WHAT IS EXPECTED
Here is the task for the records below: repeat exactly the lines from the one with "осуществляющих деятельность по" to the one with "классификатору видов экономической", both included, and nothing else.

DATA SHOWN

--- START ---

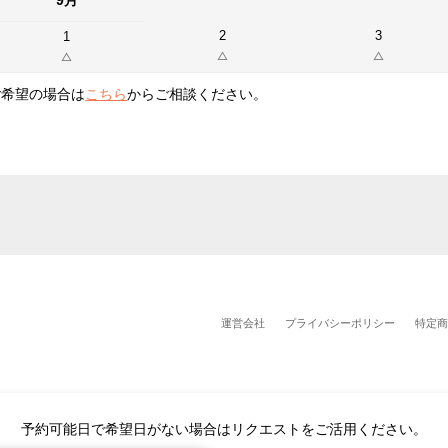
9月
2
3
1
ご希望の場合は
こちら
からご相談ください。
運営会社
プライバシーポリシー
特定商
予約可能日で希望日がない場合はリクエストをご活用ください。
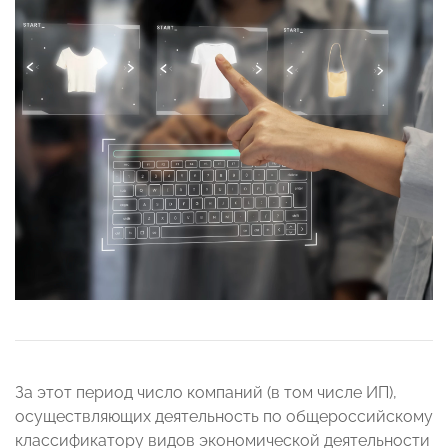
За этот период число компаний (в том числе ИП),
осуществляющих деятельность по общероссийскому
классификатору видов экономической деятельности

--- END ---
--- START ---

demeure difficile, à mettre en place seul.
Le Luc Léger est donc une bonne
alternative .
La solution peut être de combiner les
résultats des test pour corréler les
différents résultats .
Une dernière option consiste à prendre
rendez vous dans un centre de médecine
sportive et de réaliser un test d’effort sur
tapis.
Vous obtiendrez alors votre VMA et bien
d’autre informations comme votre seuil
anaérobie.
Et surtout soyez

--- END ---
--- START ---

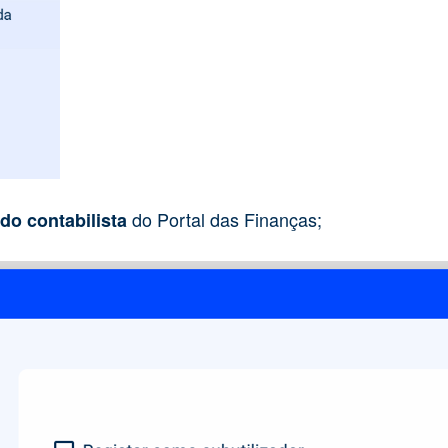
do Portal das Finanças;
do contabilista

--- END ---

FINISHED TASK
осуществляющих деятельность по общероссийскому
классификатору видов экономической деятельности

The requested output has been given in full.